For a brief moment on Monday, the Pentagon acknowledged a letter saying U.S. forces would leave Iraq.
And for a brief moment, the world was stunned. President Donald Trump, after all, had just finished threatening Iraq with sanctions if American forces were shooed out of the country. What accounted for the reversal?
Within a few minutes, the Pentagon straightened itself out. The letter declaring a withdrawal was real, but it was a draft that never should have been released publicly, military leaders said.
It all started a few minutes before 3 p.m. ET Monday, when The Washington Post’s Mustafa Salim posted a copy of a letter from Marine Corps Brig. Gen. William Seely to the Iraqi joint operations task force, announcing what appeared to be a complete withdrawal of American forces from Iraq.
— Mustafa Salim (@Mustafa_salimb) January 6, 2020
In the copy of Seely’s letter that circulated online Friday, the brigadier general said that, in deference to Iraq’s sovereignty “and as requested by the Iraqi Parliament and the Prime Minister,” the U.S.-led coalition in the country “will be repositioning forces over the course of the coming days and weeks to prepare for onward movement.” The letter later described “movement out of Iraq.”
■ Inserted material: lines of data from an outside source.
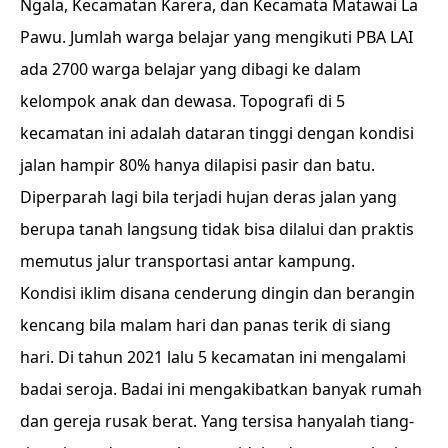
Ngala, Kecamatan Karera, dan Kecamata Matawai La
Pawu. Jumlah warga belajar yang mengikuti PBA LAI
ada 2700 warga belajar yang dibagi ke dalam
kelompok anak dan dewasa. Topografi di 5
kecamatan ini adalah dataran tinggi dengan kondisi
jalan hampir 80% hanya dilapisi pasir dan batu.
Diperparah lagi bila terjadi hujan deras jalan yang
berupa tanah langsung tidak bisa dilalui dan praktis
memutus jalur transportasi antar kampung.
Kondisi iklim disana cenderung dingin dan berangin
kencang bila malam hari dan panas terik di siang
hari. Di tahun 2021 lalu 5 kecamatan ini mengalami
badai seroja. Badai ini mengakibatkan banyak rumah
dan gereja rusak berat. Yang tersisa hanyalah tiang-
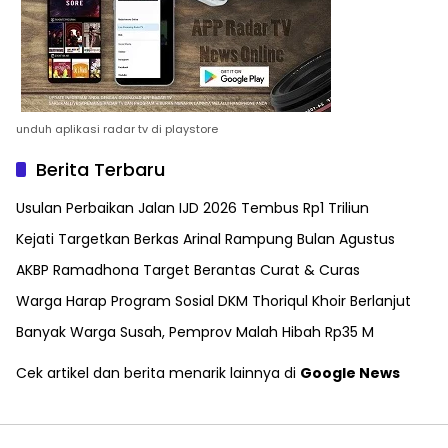
unduh aplikasi radar tv di playstore
Berita Terbaru
Usulan Perbaikan Jalan IJD 2026 Tembus Rp1 Triliun
Kejati Targetkan Berkas Arinal Rampung Bulan Agustus
AKBP Ramadhona Target Berantas Curat & Curas
Warga Harap Program Sosial DKM Thoriqul Khoir Berlanjut
Banyak Warga Susah, Pemprov Malah Hibah Rp35 M
Cek artikel dan berita menarik lainnya di
Google News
It was a reference to the resolution the Iraqi parliament approved Sunday calling for the expulsion of U.S. troops from the country, which came in response to the American airstrike that killed senior Iranian commander Qasem Soleimani outside a Baghdad airport last week.
“We respect your sovereign decision to order our departure,” Seely concluded his letter.
Before long, the Pentagon began confirming to reporters that the letter was authentic.
But then came more news: Seely’s written words didn’t represent the actual position of the United States.
Within an hour, Defense Secretary Mark Esper told reporters that there’d been “no decision whatsoever to leave Iraq.” After that, the chairman of the Joint Chiefs of Staff, Gen. Mark Milley, told reporters that the letter was a draft that should not have been released.
The letter was “poorly worded” and “implies withdrawal,” Milley said. “That is not what’s happening.” Rather, he said, the letter was meant to convey a repositioning of American troops within Iraq.
The implication in the message — that American forces were leaving Iraq after nearly two decades — was, he said, “an honest mistake.”